[Stored data entries]
-=-=-

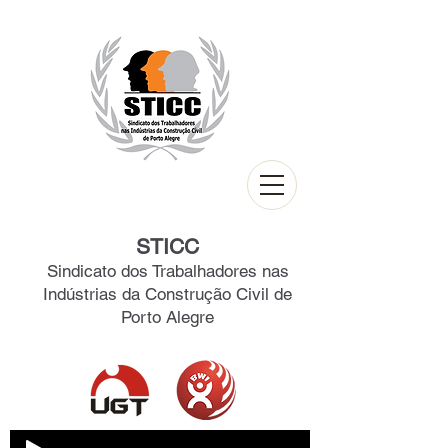
STICC
Sindicato dos Trabalhadores nas
Indústrias da Construção Civil de
Porto Alegre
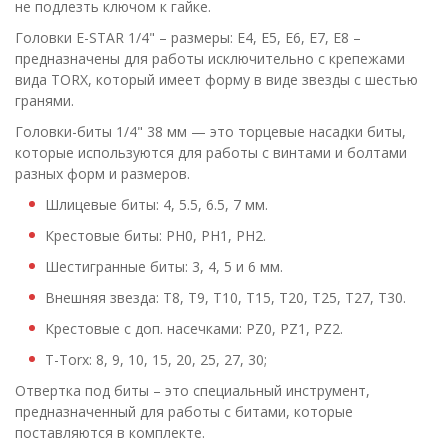
не подлезть ключом к гайке.
Головки E-STAR 1/4" – размеры: Е4, Е5, Е6, Е7, Е8 –
предназначены для работы исключительно с крепежами
вида TORX, который имеет форму в виде звезды с шестью
гранями.
Головки-биты 1/4" 38 мм — это торцевые насадки биты,
которые используются для работы с винтами и болтами
разных форм и размеров.
Шлицевые биты: 4, 5.5, 6.5, 7 мм.
Крестовые биты: PH0, PH1, PH2.
Шестигранные биты: 3, 4, 5 и 6 мм.
Внешняя звезда: T8, T9, T10, T15, T20, T25, T27, T30.
Крестовые с доп. насечками: PZ0, PZ1, PZ2.
T-Torx: 8, 9, 10, 15, 20, 25, 27, 30;
Отвертка под биты – это специальный инструмент,
предназначенный для работы с битами, которые
поставляются в комплекте.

-=-=-

Return, exactly as written, only those lines that run from the one with "разных форм и размеров." to the last line of the data, both of those lines included.

- **Problem solution**:
разных форм и размеров.
Шлицевые биты: 4, 5.5, 6.5, 7 мм.
Крестовые биты: PH0, PH1, PH2.
Шестигранные биты: 3, 4, 5 и 6 мм.
Внешняя звезда: T8, T9, T10, T15, T20, T25, T27, T30.
Крестовые с доп. насечками: PZ0, PZ1, PZ2.
T-Torx: 8, 9, 10, 15, 20, 25, 27, 30;
Отвертка под биты – это специальный инструмент,
предназначенный для работы с битами, которые
поставляются в комплекте.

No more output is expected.